Hirai Chihoko, Badawy Shaymaa Mohamed Mohamed, Zhang Lifang, Okada Taro, Kajimoto Taketoshi, Nakamura Shunichi
Division of Biochemistry, Department of Biochemistry and Molecular Biology, Kobe University Graduate School of Medicine, Kobe 650-0017, Japan.
Kobe J Med Sci. 2017 May 9;62(6):E162-E167.
α-Synuclein (α-Syn) is implicated in several neurodegenerative disorders, including Parkinson's disease, known collectively as the synucleinopathies. α-Syn is known to be secreted from the cells and may contribute to the progression of the disease. Although extracellular α-Syn is shown to impair platelet-derived growth factor-induced chemotaxis, molecular mechanism of α-Syn-induced motility failure remains elusive. Here we have aimed at phospholipase D (PLD) as a potential target for α-Syn and examined the involvement of this enzyme in α-Syn action. Indeed, extracellular α-Syn caused inhibition of agonist-induced PLD activation. However, inhibition of hydrolytic activity of PLD by 1-butanol treatment showed little or no effect on agonist-induced chemotaxis.

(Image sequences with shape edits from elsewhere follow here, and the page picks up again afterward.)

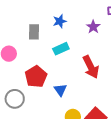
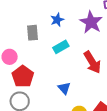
purple star: (93, 27) -> (91, 22), size x1.6
red pentagon: (36, 77) -> (23, 76), moved

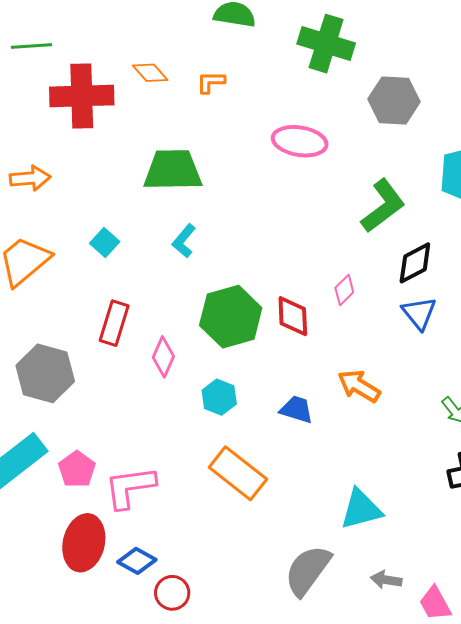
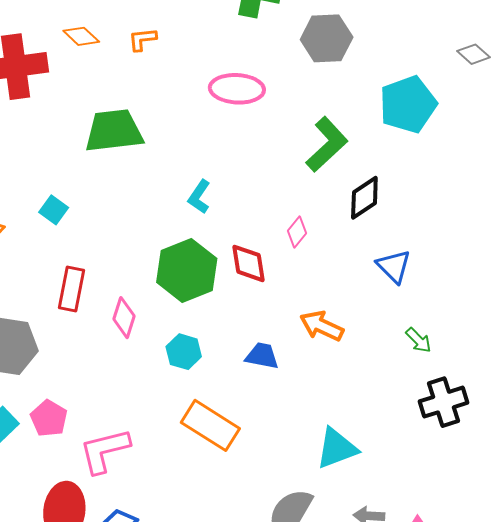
cyan L-shape: (184, 241) -> (199, 197), moved
blue triangle: (419, 313) -> (394, 266), moved
pink pentagon: (77, 469) -> (49, 418), moved

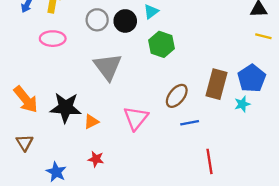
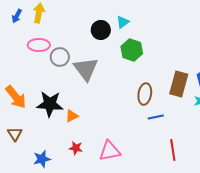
gray circle: (97, 20) -> (60, 57), moved
brown ellipse: (177, 96) -> (145, 94), turned -30
pink triangle: (136, 118) -> (110, 151), moved, turned 40
blue star: (56, 172) -> (42, 159), turned 30

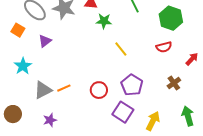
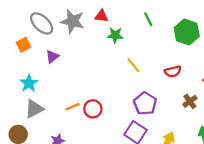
orange square: (18, 30) -> (23, 45), turned 32
red semicircle: (164, 47) -> (173, 71), moved
gray triangle: (43, 90) -> (34, 109), moved
red circle: (99, 90) -> (93, 109), moved

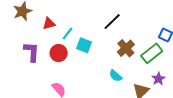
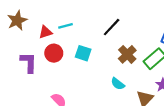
cyan line: (68, 33) -> (65, 26), moved, turned 40
red circle: (59, 53) -> (54, 53), moved

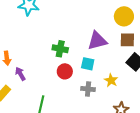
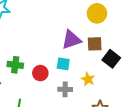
brown square: (127, 40) -> (95, 44), moved
green cross: (60, 49) -> (15, 65), moved

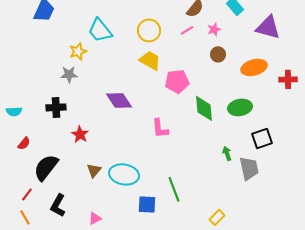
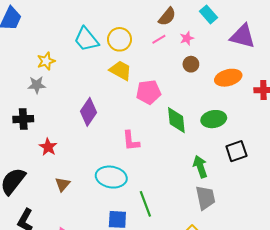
cyan trapezoid: (100, 30) -> (86, 39), moved
purple diamond: (119, 100) -> (88, 112), turned 68
green arrow: (227, 153) -> (200, 167), size x1.5
gray trapezoid: (249, 168) -> (205, 198), moved
cyan ellipse: (124, 174) -> (111, 177), moved

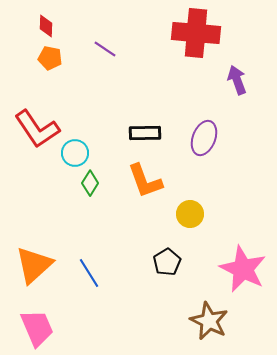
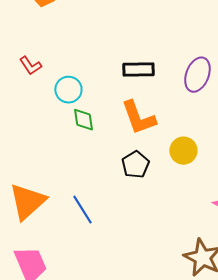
red L-shape: (37, 129) -> (30, 66), size x0.5
green diamond: (90, 183) -> (83, 120), turned -40
black pentagon: (167, 262) -> (135, 165), moved

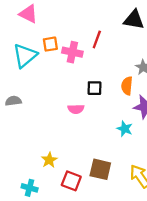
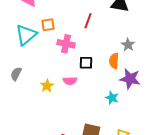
pink cross: (72, 52) -> (66, 44), moved
gray semicircle: (13, 101) -> (16, 74), turned -56
yellow star: (49, 160) -> (47, 86), moved

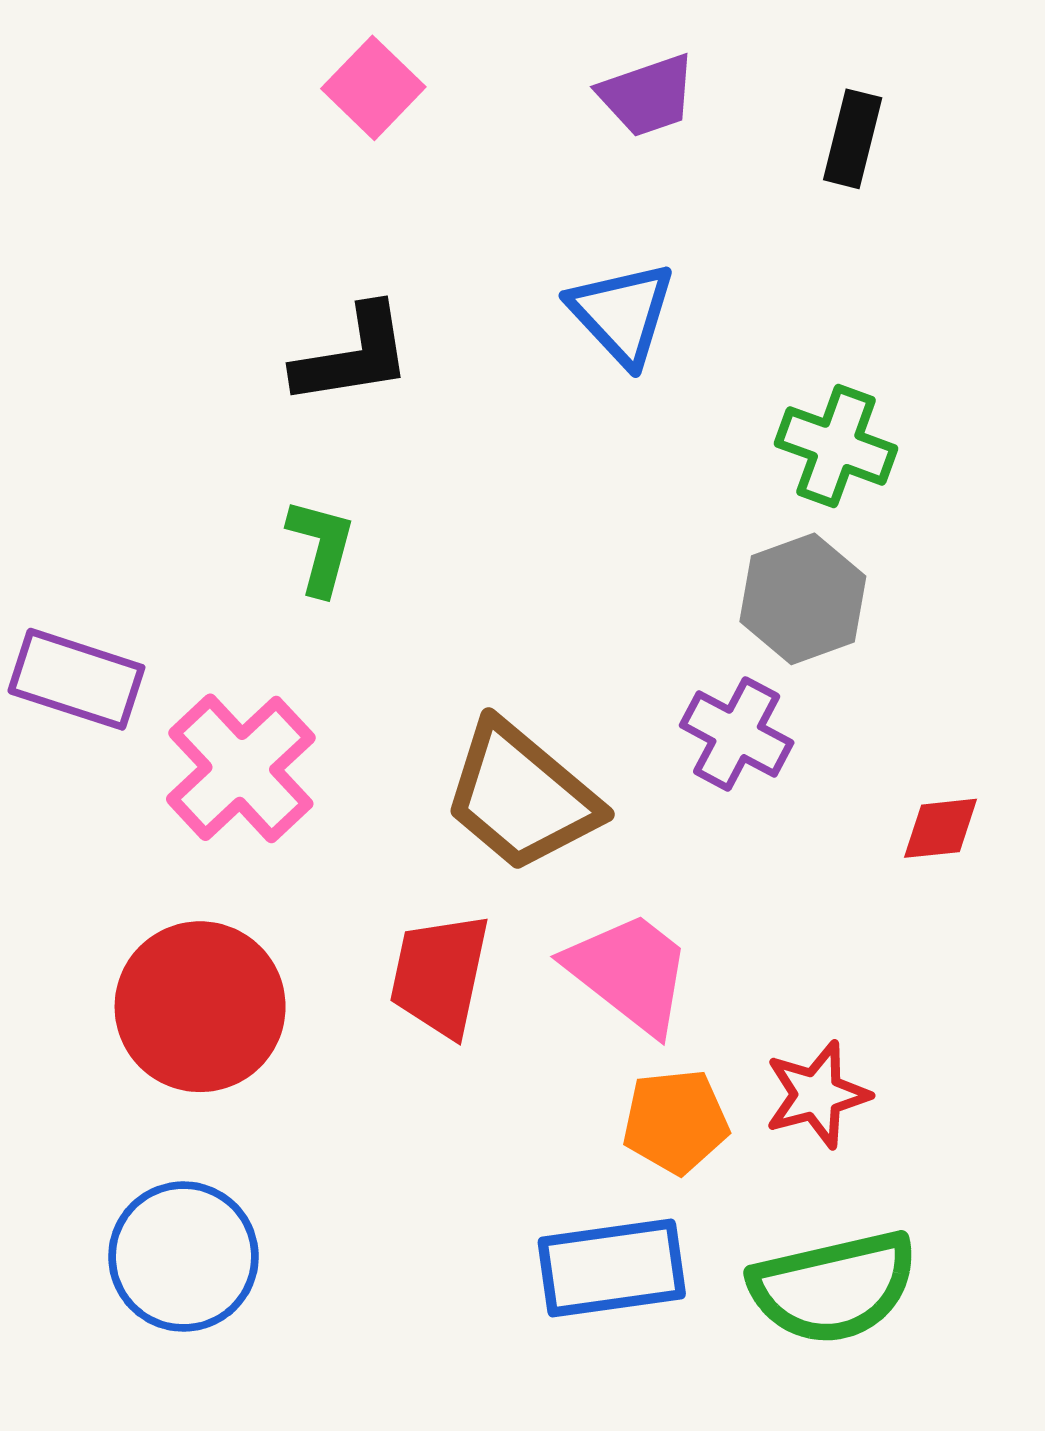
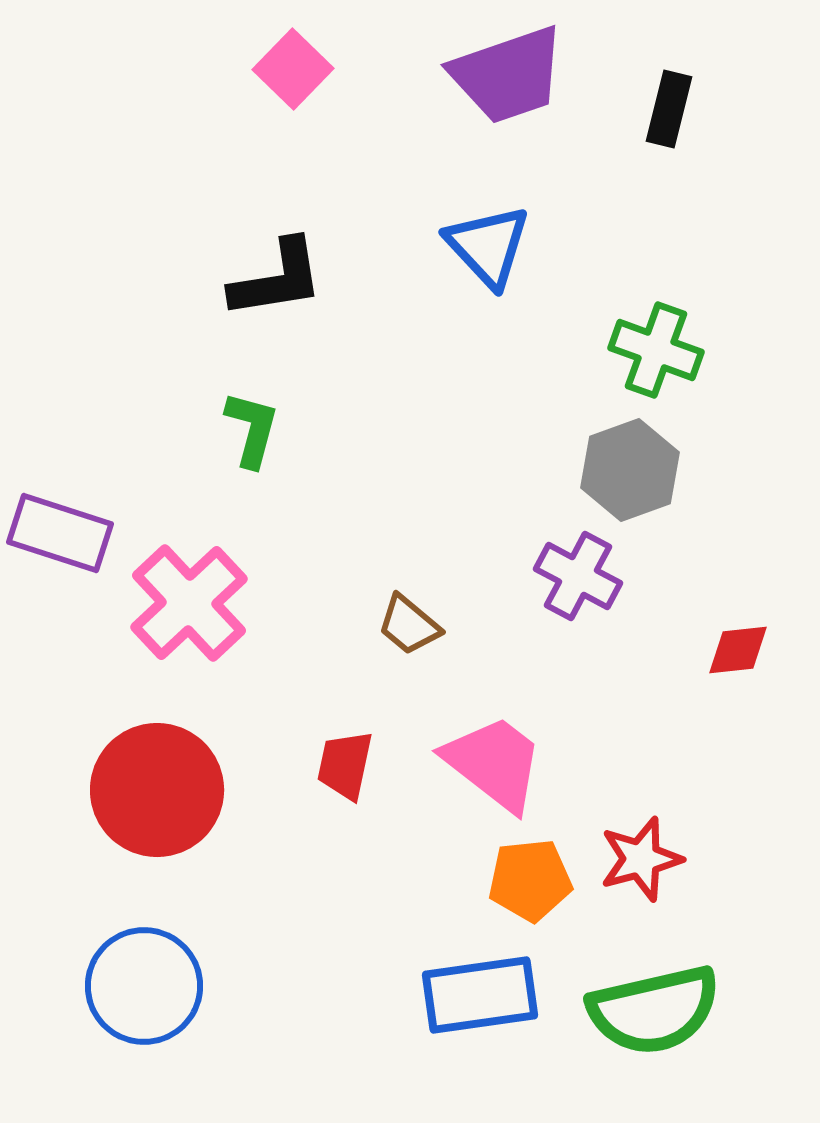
purple trapezoid: (647, 95) -> (508, 75), size x1.5
brown trapezoid: (521, 796) -> (409, 625), size x0.5
red trapezoid: (440, 975) -> (345, 765), size x0.7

These results suggest that some signaling pathways other than PLD may be involved in α-Syn-induced inhibition of chemotaxis.

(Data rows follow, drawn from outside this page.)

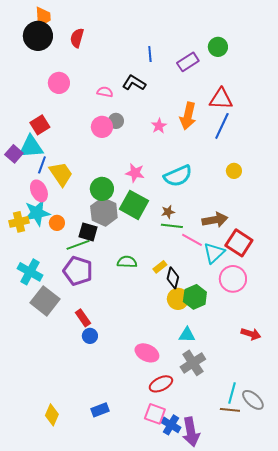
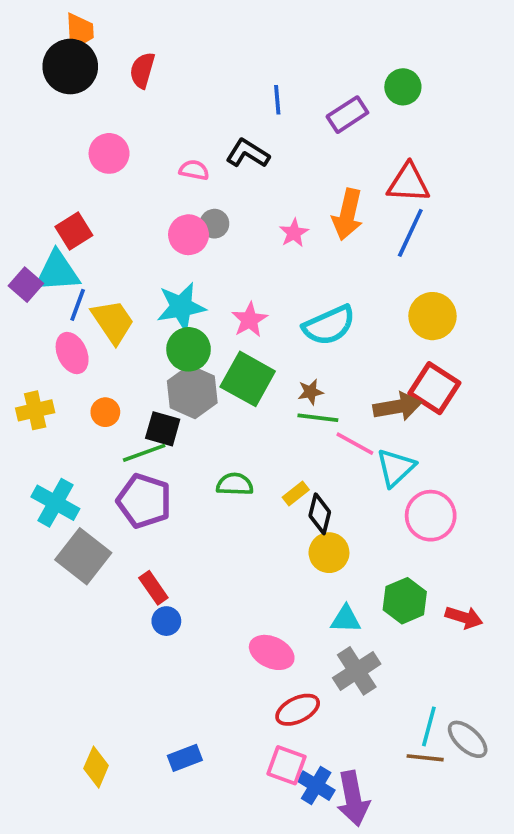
yellow circle: (234, 171) -> (432, 316), size x1.6
pink star: (135, 173) -> (250, 320), turned 30
cyan star: (37, 213) -> (181, 307), moved
red square: (239, 243) -> (434, 388), moved
green hexagon: (195, 297) -> (405, 601), moved

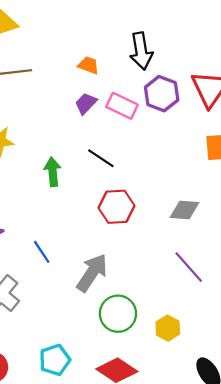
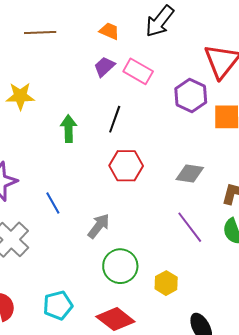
black arrow: (141, 51) -> (160, 21), turned 44
purple hexagon: (162, 94) -> (191, 96), moved
black line: (101, 158) -> (115, 119), turned 72
gray arrow: (92, 273) -> (99, 226), size x0.7

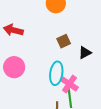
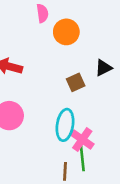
black triangle: (85, 53) -> (104, 68), moved

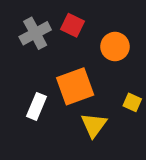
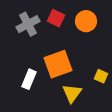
orange circle: (115, 47) -> (86, 21), moved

α-突触核蛋白(α-Syn)与多种神经退行性疾病有关,包括统称为突触核蛋白病的帕金森病。已知α-Syn可从细胞中分泌出来,并可能促进疾病的进展。尽管细胞外α-Syn显示出会损害血小板衍生生长因子诱导的趋化作用,但α-Syn诱导运动功能障碍的分子机制仍不清楚。在这里,我们将磷脂酶D(PLD)作为α-Syn的潜在靶点,并研究了该酶在α-Syn作用中的参与情况。事实上,细胞外α-Syn导致激动剂诱导的PLD激活受到抑制。然而,用1-丁醇处理抑制PLD的水解活性对激动剂诱导的趋化作用几乎没有影响。这些结果表明,除PLD外的一些信号通路可能参与了α-Syn诱导的趋化作用抑制。